■ **Data shown**
================================

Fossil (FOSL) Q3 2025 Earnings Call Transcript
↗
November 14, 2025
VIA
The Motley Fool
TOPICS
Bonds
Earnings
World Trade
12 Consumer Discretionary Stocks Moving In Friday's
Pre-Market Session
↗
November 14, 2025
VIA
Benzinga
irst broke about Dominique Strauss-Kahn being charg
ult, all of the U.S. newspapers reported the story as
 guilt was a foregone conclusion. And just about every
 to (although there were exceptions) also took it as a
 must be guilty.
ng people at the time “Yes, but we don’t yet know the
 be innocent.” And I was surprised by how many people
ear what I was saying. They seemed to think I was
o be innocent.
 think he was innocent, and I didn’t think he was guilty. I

================================

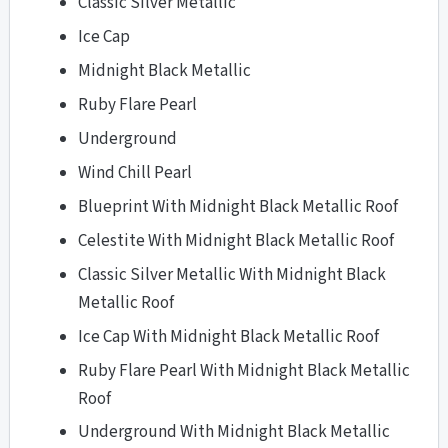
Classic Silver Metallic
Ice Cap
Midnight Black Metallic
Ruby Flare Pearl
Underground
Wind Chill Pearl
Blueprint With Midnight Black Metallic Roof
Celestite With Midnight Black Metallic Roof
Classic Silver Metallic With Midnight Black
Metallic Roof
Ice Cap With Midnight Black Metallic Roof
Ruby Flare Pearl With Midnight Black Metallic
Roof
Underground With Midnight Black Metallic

================================

■ **What you should do**
Using the data above, reproduce exactly the lines from the line that contains "Fossil (FOSL) Q3" through the line that contains "think he was innocent, and", including both.

■ **Response to the task**
Fossil (FOSL) Q3 2025 Earnings Call Transcript
↗
November 14, 2025
VIA
The Motley Fool
TOPICS
Bonds
Earnings
World Trade
12 Consumer Discretionary Stocks Moving In Friday's
Pre-Market Session
↗
November 14, 2025
VIA
Benzinga
irst broke about Dominique Strauss-Kahn being charg
ult, all of the U.S. newspapers reported the story as
 guilt was a foregone conclusion. And just about every
 to (although there were exceptions) also took it as a
 must be guilty.
ng people at the time “Yes, but we don’t yet know the
 be innocent.” And I was surprised by how many people
ear what I was saying. They seemed to think I was
o be innocent.
 think he was innocent, and I didn’t think he was guilty. I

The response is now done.